The DateTime. ParseExact(String, String, IFormatProvider) method parses the string representation of a date, which must be in the format defined by the format parameter.
Many people have commented on the possible reasons for the parse that you have seen being successful but your question seems to have several separate parts...
1. What kind of formats can DateTime.Parse expects ?
DateTime.Parse has been written to be as inclusive as possible. Pretty much anything that it can find someway to make into a DateTime it will do its best to do so which means in addition to the usual familiar yyyy-MM-dd type formats more strange ones like M.yyyy or yyyy.M and so on.
2. Whats happening in the code above ?
That is very complicated because the DateTime.Parse
method is itself very complicated. You can probably fidn the source code out there somewhere but the complexity made it very hard for me to follow. Without being able to give precise details I'm going to answer this the same as above. What is happening is that the framework is trying its best to give you a date back and not throw an exception. The date it gives is the best guess as to what you meant.
3. Suggestions to improve the code ?
It sounds like if you are getting parse exceptions that you are passing dates in formats that are unexpected. Without knowing what those inputs are its hard to say. Two things could improve your code though.
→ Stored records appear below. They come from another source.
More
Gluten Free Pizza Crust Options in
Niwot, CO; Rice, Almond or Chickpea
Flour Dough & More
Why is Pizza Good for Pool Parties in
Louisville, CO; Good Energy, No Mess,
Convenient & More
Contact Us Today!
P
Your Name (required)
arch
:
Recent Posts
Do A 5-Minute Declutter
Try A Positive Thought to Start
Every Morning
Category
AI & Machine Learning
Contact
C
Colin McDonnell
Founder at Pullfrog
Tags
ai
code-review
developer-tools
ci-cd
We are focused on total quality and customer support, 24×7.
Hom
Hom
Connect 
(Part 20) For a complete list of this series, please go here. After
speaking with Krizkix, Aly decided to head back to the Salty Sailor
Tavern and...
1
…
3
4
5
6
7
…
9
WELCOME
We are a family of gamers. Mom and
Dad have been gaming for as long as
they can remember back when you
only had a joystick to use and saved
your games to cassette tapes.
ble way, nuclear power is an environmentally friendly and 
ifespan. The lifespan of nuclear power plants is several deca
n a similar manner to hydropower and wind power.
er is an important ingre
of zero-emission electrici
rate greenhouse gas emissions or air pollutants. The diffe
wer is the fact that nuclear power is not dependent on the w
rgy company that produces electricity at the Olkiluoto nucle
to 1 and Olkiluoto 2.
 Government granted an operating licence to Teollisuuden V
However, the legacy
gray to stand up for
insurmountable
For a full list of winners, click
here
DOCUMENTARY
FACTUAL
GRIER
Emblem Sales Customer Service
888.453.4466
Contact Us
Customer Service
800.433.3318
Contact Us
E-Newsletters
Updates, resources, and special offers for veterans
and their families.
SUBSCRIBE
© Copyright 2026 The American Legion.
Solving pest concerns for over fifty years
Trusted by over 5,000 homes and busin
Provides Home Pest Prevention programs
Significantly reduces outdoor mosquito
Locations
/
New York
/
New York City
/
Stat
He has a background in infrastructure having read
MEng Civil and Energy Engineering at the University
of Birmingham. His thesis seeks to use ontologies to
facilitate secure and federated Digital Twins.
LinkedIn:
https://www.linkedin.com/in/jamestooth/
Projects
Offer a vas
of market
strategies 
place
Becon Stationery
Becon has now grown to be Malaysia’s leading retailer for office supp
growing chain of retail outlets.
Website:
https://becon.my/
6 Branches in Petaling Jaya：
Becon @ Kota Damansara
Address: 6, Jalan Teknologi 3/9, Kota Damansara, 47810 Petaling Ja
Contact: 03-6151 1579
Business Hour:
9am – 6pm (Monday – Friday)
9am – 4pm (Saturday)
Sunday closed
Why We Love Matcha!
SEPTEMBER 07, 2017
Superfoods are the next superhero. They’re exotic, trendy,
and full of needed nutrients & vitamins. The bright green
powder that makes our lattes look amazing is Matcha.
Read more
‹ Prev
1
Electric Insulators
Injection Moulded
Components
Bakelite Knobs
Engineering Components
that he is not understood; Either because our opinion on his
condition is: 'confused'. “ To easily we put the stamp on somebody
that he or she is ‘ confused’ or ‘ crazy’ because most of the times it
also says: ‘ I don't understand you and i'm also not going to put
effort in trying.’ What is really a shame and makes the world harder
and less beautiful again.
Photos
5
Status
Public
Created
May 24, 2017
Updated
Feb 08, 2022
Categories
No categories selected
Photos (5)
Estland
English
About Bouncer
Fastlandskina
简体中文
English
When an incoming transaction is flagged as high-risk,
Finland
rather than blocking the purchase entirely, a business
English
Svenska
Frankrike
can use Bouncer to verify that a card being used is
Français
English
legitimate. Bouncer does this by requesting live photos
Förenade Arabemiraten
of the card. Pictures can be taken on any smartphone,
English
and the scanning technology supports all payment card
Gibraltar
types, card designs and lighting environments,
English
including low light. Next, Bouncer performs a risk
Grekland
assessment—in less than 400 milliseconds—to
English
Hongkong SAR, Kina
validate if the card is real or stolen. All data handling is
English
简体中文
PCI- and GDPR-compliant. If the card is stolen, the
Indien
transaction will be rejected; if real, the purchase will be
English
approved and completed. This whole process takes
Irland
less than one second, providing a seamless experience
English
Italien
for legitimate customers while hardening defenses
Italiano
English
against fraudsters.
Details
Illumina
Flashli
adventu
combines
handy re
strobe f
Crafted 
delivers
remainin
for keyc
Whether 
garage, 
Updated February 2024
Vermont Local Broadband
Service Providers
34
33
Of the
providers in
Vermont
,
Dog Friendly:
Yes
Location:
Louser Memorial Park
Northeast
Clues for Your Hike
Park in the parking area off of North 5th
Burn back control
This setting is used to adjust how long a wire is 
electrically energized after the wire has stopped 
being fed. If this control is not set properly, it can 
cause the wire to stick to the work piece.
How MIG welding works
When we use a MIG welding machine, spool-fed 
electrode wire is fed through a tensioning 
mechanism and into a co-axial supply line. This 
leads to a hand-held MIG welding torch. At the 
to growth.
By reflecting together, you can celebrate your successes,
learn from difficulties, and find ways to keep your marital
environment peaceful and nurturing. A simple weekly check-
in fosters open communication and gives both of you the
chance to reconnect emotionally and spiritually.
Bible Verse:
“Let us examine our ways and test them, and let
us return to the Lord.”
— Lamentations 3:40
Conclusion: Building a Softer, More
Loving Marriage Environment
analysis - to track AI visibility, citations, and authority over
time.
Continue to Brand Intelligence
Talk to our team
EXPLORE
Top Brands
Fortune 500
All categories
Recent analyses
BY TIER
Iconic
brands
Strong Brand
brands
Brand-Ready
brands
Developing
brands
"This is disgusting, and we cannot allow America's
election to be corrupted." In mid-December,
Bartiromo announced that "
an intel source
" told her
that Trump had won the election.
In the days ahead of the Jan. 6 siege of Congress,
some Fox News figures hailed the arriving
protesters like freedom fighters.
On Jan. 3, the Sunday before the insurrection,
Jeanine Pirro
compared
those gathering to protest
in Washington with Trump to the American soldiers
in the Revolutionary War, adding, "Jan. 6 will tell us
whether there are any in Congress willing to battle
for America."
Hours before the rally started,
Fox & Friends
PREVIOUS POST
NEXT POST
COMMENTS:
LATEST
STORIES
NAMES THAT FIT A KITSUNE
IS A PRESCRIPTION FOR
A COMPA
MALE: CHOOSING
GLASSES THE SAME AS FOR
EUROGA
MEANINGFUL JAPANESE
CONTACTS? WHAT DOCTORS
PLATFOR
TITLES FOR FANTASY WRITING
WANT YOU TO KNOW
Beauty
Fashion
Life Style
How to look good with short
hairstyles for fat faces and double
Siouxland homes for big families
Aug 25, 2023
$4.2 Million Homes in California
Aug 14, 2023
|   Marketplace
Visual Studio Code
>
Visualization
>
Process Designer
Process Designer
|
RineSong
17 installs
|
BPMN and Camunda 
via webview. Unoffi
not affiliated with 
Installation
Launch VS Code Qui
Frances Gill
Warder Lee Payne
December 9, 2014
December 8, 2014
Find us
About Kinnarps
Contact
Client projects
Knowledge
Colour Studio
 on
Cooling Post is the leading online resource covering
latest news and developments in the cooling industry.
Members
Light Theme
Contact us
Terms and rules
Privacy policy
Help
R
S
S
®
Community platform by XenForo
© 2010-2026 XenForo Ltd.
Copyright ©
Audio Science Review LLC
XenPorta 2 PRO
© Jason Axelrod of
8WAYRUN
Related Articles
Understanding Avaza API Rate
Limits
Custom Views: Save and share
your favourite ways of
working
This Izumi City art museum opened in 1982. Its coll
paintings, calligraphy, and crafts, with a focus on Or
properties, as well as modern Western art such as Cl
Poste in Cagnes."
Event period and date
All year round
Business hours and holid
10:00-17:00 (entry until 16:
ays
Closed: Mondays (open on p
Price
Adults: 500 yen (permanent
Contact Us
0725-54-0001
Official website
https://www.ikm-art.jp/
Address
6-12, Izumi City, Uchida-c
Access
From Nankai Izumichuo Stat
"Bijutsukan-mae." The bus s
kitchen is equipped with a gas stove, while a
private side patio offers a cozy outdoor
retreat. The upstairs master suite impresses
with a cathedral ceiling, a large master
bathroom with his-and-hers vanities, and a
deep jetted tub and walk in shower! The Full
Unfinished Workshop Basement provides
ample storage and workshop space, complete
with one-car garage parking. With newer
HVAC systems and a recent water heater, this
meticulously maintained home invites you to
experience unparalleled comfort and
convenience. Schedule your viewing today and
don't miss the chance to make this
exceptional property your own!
Making sure a single consistent date format is used and then using DateTime.ParseExact
to ensure that it conforms to the right format. You will remove all ambiguity this way but you will sacrifice flexibility.
The second option is to use DateTime.TryParse
. This will attempt to parse your date and then return a boolean saying whether it succeeded or not. If successful the date parse will be returned in a ref parameter. This won't make your code any better at recognising unknown date formats but will let your code know when such an unparsable format crops up and you can deal with it (eg by providing user feedback reporting the wrong format and suggesting a correct one, or just by logging it or something else).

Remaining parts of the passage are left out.